**Work required**. Where a line holds the word "Burke", copy that line from the data below.

┄┄┄┄┄┄┄┄┄┄

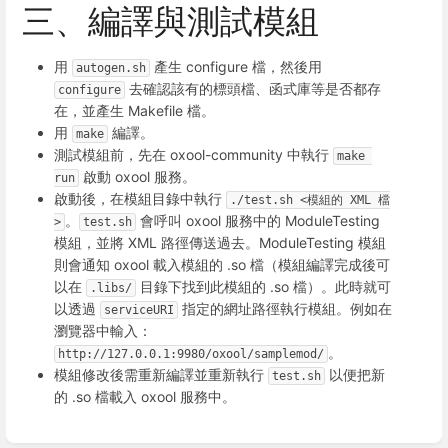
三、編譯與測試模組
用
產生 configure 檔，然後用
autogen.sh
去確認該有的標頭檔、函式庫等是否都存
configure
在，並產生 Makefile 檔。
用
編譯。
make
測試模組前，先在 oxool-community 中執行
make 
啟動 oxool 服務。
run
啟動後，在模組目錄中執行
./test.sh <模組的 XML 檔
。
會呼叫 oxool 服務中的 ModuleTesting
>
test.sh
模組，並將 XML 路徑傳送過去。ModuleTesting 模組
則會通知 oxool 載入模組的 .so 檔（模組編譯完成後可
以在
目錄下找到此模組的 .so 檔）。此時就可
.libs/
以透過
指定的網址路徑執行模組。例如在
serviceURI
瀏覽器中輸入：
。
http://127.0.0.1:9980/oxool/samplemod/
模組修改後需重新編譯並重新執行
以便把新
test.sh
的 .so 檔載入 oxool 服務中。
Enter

┄┄┄┄┄┄┄┄┄┄

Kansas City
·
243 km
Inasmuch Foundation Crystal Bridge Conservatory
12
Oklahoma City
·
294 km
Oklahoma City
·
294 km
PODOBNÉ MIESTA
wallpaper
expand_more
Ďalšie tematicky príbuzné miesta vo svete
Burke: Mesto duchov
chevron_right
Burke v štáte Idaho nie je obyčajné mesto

┄┄┄┄┄┄┄┄┄┄

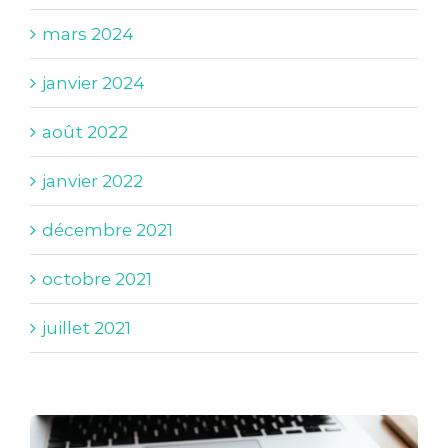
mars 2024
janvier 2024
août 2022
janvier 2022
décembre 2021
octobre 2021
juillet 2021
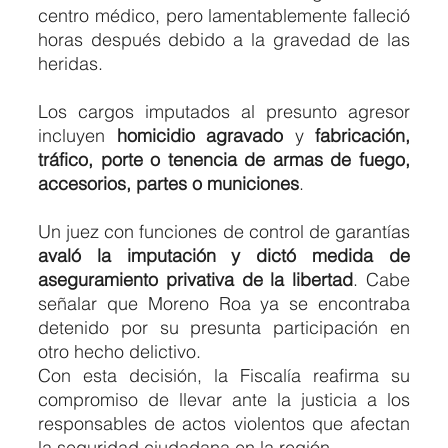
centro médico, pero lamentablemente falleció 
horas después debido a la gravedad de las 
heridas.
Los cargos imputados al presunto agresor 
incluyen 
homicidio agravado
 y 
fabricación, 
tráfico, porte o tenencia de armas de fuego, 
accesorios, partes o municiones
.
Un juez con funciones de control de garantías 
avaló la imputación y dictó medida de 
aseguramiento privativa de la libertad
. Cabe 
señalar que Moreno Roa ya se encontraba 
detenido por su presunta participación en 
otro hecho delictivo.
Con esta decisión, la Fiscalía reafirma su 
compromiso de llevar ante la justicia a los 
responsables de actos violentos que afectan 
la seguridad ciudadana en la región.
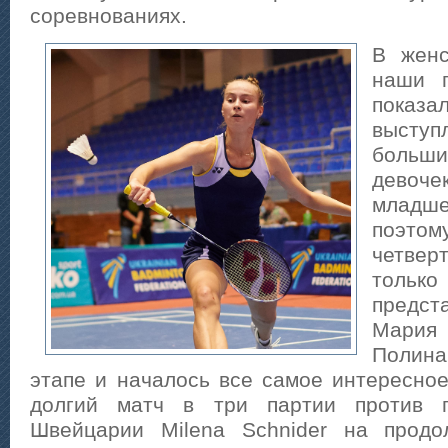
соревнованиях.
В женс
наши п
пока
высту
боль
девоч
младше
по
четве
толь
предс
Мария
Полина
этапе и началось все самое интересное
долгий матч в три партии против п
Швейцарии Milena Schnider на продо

┄┄┄┄┄┄┄┄┄┄

**Problem solution**.
Burke: Mesto duchov
Burke v štáte Idaho nie je obyčajné mesto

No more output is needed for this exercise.